Data supplied>

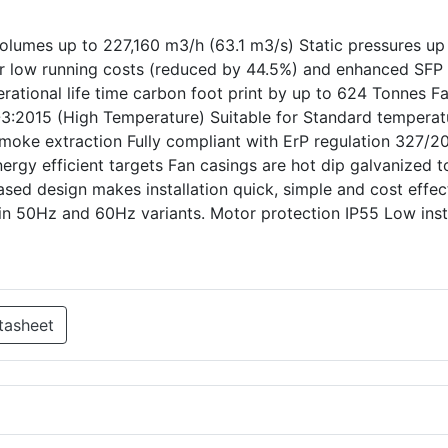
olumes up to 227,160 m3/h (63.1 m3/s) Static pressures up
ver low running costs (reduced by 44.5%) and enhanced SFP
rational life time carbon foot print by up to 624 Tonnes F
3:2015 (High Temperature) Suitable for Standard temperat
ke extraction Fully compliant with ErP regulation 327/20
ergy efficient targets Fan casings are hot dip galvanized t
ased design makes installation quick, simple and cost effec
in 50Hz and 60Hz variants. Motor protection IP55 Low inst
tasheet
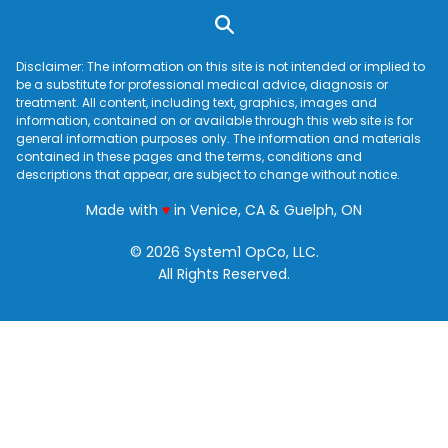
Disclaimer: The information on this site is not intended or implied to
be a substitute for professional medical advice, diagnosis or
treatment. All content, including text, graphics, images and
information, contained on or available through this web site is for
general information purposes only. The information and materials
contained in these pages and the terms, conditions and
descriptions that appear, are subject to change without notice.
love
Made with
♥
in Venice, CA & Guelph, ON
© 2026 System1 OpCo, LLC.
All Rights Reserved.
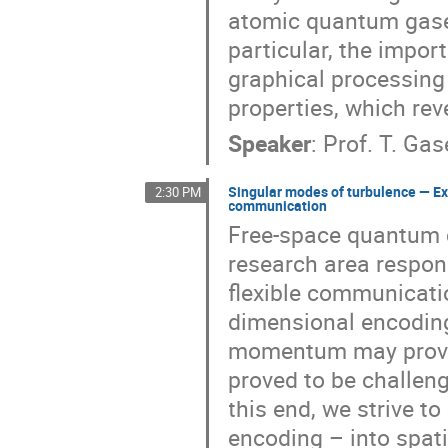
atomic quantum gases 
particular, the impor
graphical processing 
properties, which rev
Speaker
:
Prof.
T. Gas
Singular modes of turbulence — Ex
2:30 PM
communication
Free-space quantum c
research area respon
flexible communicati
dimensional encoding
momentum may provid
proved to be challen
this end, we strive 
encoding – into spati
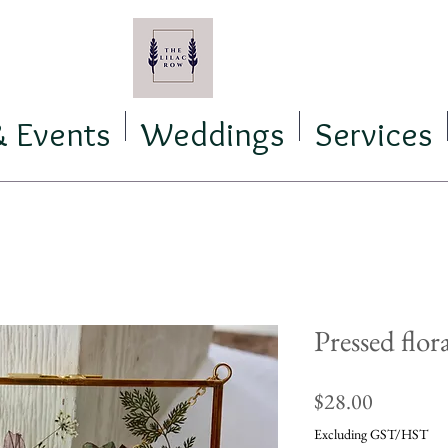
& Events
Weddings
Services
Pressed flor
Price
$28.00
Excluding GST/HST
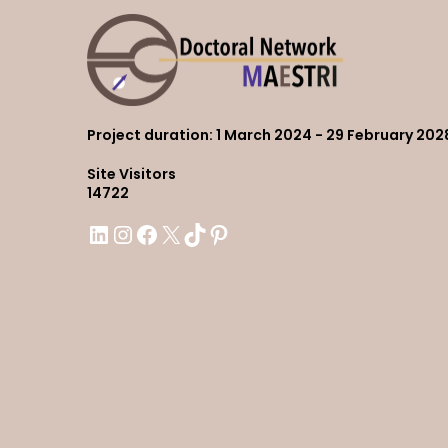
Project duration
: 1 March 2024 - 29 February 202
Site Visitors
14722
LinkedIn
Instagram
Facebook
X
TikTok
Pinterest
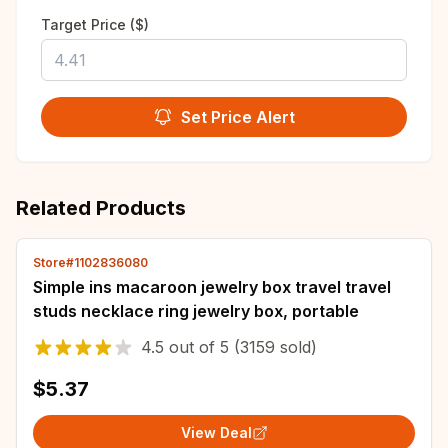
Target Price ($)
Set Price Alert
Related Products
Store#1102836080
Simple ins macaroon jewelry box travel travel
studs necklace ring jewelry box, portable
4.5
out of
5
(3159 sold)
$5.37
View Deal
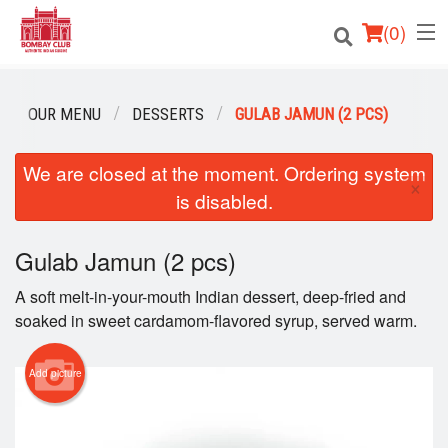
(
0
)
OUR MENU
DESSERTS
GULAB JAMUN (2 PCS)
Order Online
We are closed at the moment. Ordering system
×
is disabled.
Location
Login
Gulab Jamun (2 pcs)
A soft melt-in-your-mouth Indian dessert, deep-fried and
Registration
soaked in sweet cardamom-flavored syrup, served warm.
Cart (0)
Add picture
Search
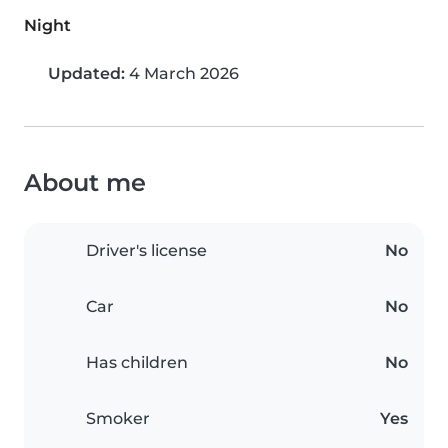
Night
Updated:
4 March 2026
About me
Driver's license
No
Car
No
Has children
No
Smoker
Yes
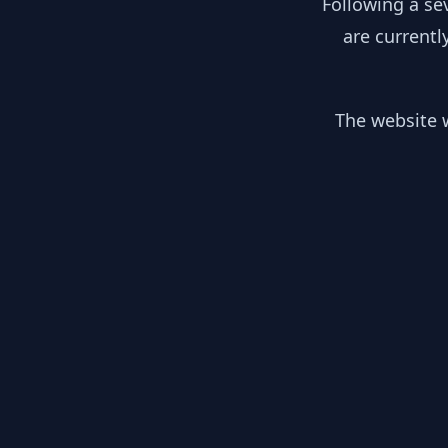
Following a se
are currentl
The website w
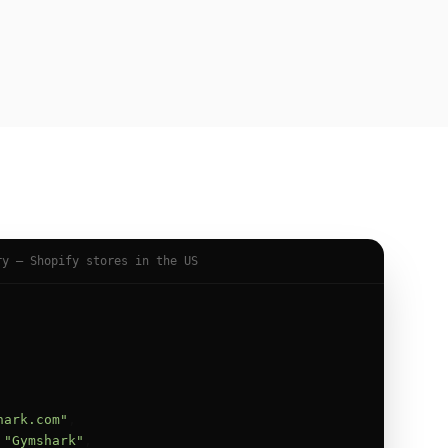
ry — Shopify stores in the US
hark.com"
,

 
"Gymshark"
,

Activity> Repeat the listing above exactly from its first line to the line containing "treatment. All content, including", both included, and omit the pictures.

Response>
olumes up to 227,160 m3/h (63.1 m3/s) Static pressures up
ver low running costs (reduced by 44.5%) and enhanced SFP
rational life time carbon foot print by up to 624 Tonnes F
3:2015 (High Temperature) Suitable for Standard temperat
ke extraction Fully compliant with ErP regulation 327/20
ergy efficient targets Fan casings are hot dip galvanized t
ased design makes installation quick, simple and cost effec
in 50Hz and 60Hz variants. Motor protection IP55 Low inst
tasheet
Disclaimer: The information on this site is not intended or implied to
be a substitute for professional medical advice, diagnosis or
treatment. All content, including text, graphics, images and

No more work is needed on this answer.